"Yet did he loath to see the image fair,
White and unchanged of face, unmoved of limb!"
Earthly Paradise.

Leander's hand was very tremulous all the next day, as several indignant clients discovered, and he closed as early as he could, feeling it impossible to attend to business under the circumstances.

About seven o'clock he went up to his sitting-room. A difficult and ungrateful task was before him. To facilitate her removal, he must persuade the goddess to take up a position in the saloon for the night; and, much as he had suffered from her, there was something traitorous in delivering her over to these coarse burglars.

He waited until the statue showed signs of returning animation, and then said, "Good evening, mum," more obsequiously than usual.

She never deigned to notice or return his salutations. "Hairdresser," she said abruptly, "I am weary of this sordid place."

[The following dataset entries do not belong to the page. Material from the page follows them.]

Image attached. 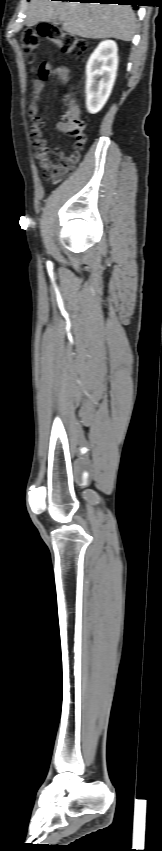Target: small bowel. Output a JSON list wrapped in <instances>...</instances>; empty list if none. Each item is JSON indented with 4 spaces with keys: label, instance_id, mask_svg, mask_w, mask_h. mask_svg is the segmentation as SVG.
<instances>
[{
    "label": "small bowel",
    "instance_id": "small-bowel-1",
    "mask_svg": "<svg viewBox=\"0 0 162 851\" xmlns=\"http://www.w3.org/2000/svg\"><path fill=\"white\" fill-rule=\"evenodd\" d=\"M39 76L33 82V90L31 95V103L29 105V115L31 118V139L35 149V158L38 161V166L45 172V175L52 178L54 171L62 164L69 161L70 157L65 156L60 148H49L47 141L43 139L42 125L43 121L39 116L40 106L39 100L46 86L47 77L57 76L61 82H66L70 76V70L65 65L54 66L51 63L45 62L39 66ZM57 128L63 131V127L58 123ZM51 154L59 161L54 163Z\"/></svg>",
    "mask_w": 162,
    "mask_h": 851
}]
</instances>
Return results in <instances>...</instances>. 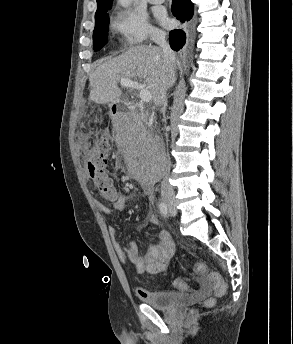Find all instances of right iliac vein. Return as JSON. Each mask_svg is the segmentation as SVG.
Segmentation results:
<instances>
[{"mask_svg":"<svg viewBox=\"0 0 293 344\" xmlns=\"http://www.w3.org/2000/svg\"><path fill=\"white\" fill-rule=\"evenodd\" d=\"M167 205H168L169 208H171V209H175V207H176L175 202H173V201L167 202Z\"/></svg>","mask_w":293,"mask_h":344,"instance_id":"right-iliac-vein-1","label":"right iliac vein"}]
</instances>
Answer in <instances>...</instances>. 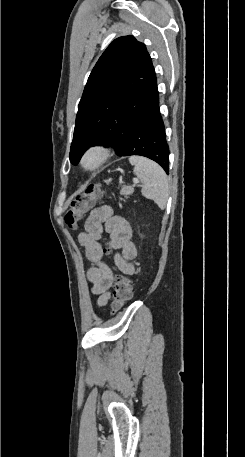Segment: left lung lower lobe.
Returning <instances> with one entry per match:
<instances>
[{
  "instance_id": "1",
  "label": "left lung lower lobe",
  "mask_w": 245,
  "mask_h": 457,
  "mask_svg": "<svg viewBox=\"0 0 245 457\" xmlns=\"http://www.w3.org/2000/svg\"><path fill=\"white\" fill-rule=\"evenodd\" d=\"M105 130L98 131L84 144L78 161L90 146H113L118 156H144L169 173V147L159 109L157 81L143 106L122 114L112 128Z\"/></svg>"
}]
</instances>
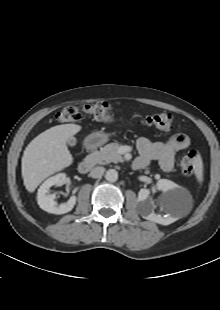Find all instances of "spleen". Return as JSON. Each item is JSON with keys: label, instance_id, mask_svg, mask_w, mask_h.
Returning <instances> with one entry per match:
<instances>
[{"label": "spleen", "instance_id": "1", "mask_svg": "<svg viewBox=\"0 0 220 310\" xmlns=\"http://www.w3.org/2000/svg\"><path fill=\"white\" fill-rule=\"evenodd\" d=\"M194 172H195L197 180L199 182H202L203 181V166H202V162L200 158L196 160Z\"/></svg>", "mask_w": 220, "mask_h": 310}]
</instances>
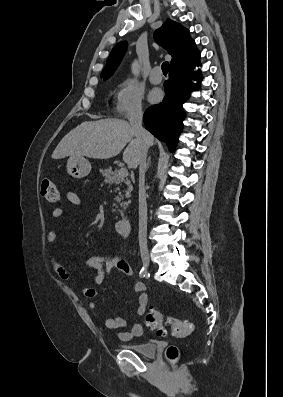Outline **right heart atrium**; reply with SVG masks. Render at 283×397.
<instances>
[{"mask_svg": "<svg viewBox=\"0 0 283 397\" xmlns=\"http://www.w3.org/2000/svg\"><path fill=\"white\" fill-rule=\"evenodd\" d=\"M143 94L131 79L121 81L115 91L113 112L121 118H131L143 113Z\"/></svg>", "mask_w": 283, "mask_h": 397, "instance_id": "obj_1", "label": "right heart atrium"}]
</instances>
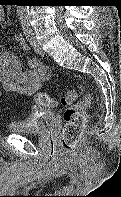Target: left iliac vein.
<instances>
[{
	"label": "left iliac vein",
	"mask_w": 121,
	"mask_h": 197,
	"mask_svg": "<svg viewBox=\"0 0 121 197\" xmlns=\"http://www.w3.org/2000/svg\"><path fill=\"white\" fill-rule=\"evenodd\" d=\"M32 46L35 50V52L39 55H44L45 52L43 50V48L41 47V45L39 44L38 40L36 39V36L34 35L33 33V43H32Z\"/></svg>",
	"instance_id": "obj_1"
}]
</instances>
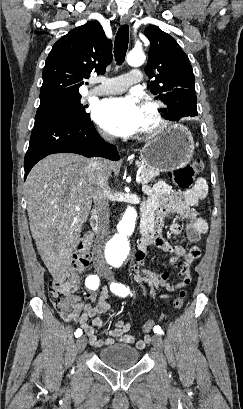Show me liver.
Masks as SVG:
<instances>
[{
	"instance_id": "1",
	"label": "liver",
	"mask_w": 243,
	"mask_h": 409,
	"mask_svg": "<svg viewBox=\"0 0 243 409\" xmlns=\"http://www.w3.org/2000/svg\"><path fill=\"white\" fill-rule=\"evenodd\" d=\"M90 160L73 153H58L39 161L25 182V197L32 236L53 279L64 282L73 249L92 205ZM108 177L113 164L102 161Z\"/></svg>"
}]
</instances>
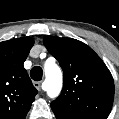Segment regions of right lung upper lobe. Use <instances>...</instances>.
Wrapping results in <instances>:
<instances>
[{"label": "right lung upper lobe", "mask_w": 119, "mask_h": 119, "mask_svg": "<svg viewBox=\"0 0 119 119\" xmlns=\"http://www.w3.org/2000/svg\"><path fill=\"white\" fill-rule=\"evenodd\" d=\"M34 40L0 42V119H25L38 93L23 66Z\"/></svg>", "instance_id": "cb5924a9"}]
</instances>
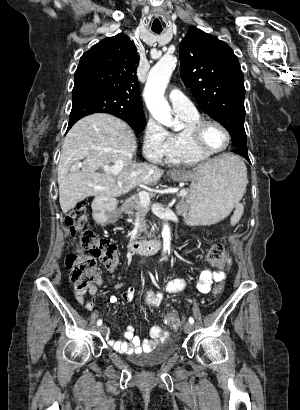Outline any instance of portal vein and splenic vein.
I'll return each mask as SVG.
<instances>
[{
  "label": "portal vein and splenic vein",
  "instance_id": "portal-vein-and-splenic-vein-1",
  "mask_svg": "<svg viewBox=\"0 0 300 410\" xmlns=\"http://www.w3.org/2000/svg\"><path fill=\"white\" fill-rule=\"evenodd\" d=\"M122 166H123V163L118 161L111 168V171L113 173H117L122 169ZM179 194L180 196L184 197V196H187L188 192L186 190H181ZM138 195H139V199L142 205L147 208L150 205L149 193H147L146 191H140Z\"/></svg>",
  "mask_w": 300,
  "mask_h": 410
}]
</instances>
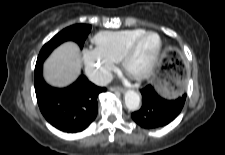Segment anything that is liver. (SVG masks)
<instances>
[{
	"mask_svg": "<svg viewBox=\"0 0 225 155\" xmlns=\"http://www.w3.org/2000/svg\"><path fill=\"white\" fill-rule=\"evenodd\" d=\"M80 50L76 43L65 42L57 47L45 61L43 74L45 80L55 87L72 84L81 71Z\"/></svg>",
	"mask_w": 225,
	"mask_h": 155,
	"instance_id": "1",
	"label": "liver"
}]
</instances>
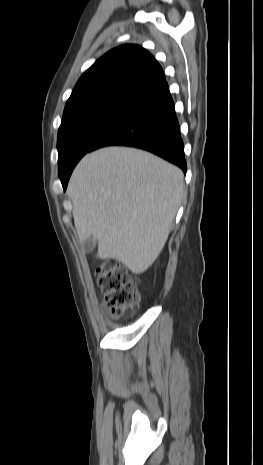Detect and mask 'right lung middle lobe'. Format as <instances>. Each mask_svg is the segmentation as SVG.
<instances>
[{"mask_svg": "<svg viewBox=\"0 0 263 465\" xmlns=\"http://www.w3.org/2000/svg\"><path fill=\"white\" fill-rule=\"evenodd\" d=\"M136 100L128 97L99 98L63 113L57 138L60 179L71 174L78 161Z\"/></svg>", "mask_w": 263, "mask_h": 465, "instance_id": "right-lung-middle-lobe-1", "label": "right lung middle lobe"}]
</instances>
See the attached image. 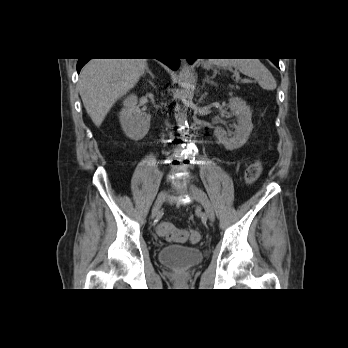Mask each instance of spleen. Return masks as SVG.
<instances>
[{"label": "spleen", "instance_id": "3e777b00", "mask_svg": "<svg viewBox=\"0 0 348 348\" xmlns=\"http://www.w3.org/2000/svg\"><path fill=\"white\" fill-rule=\"evenodd\" d=\"M211 63L222 68L234 67L244 75L256 79L265 90H274L277 87L271 72L258 59H212Z\"/></svg>", "mask_w": 348, "mask_h": 348}]
</instances>
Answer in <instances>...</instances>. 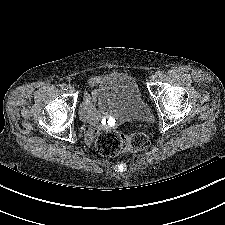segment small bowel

He was pleased, for it furthered his views. "It isn't so sordid in the saloon, where you stood the other evening, you know," he replied. "Will you step down there?"

"Bah!" she said, "it is all sordid. Leander, a restlessness has come upon me. I come back night after night out of the vagueness in which I have lain so long, and for what? To stand here in this mean chamber and proffer my favour, only to find it repulsed, disdained. I am tired of it—tired!"

"You can't be more tired of it than I am!" he said.

"I ask myself," she went on, "why, having, through your means, ascended once more to the earth, which I left so fair, I seek not those things which once delighted me. This city of yours—all that I have seen of it—revolts me; but it is vast, vaster than those built by the mortals of old. Surely somewhere there must be brightness in it and beauty, and the colour and harmony by which men knew once to delight the gods themselves. It cannot be that the gods of old are all forgotten; surely, somewhere there yet lingers a little band of faithful ones, who have not turned from Aphrodite."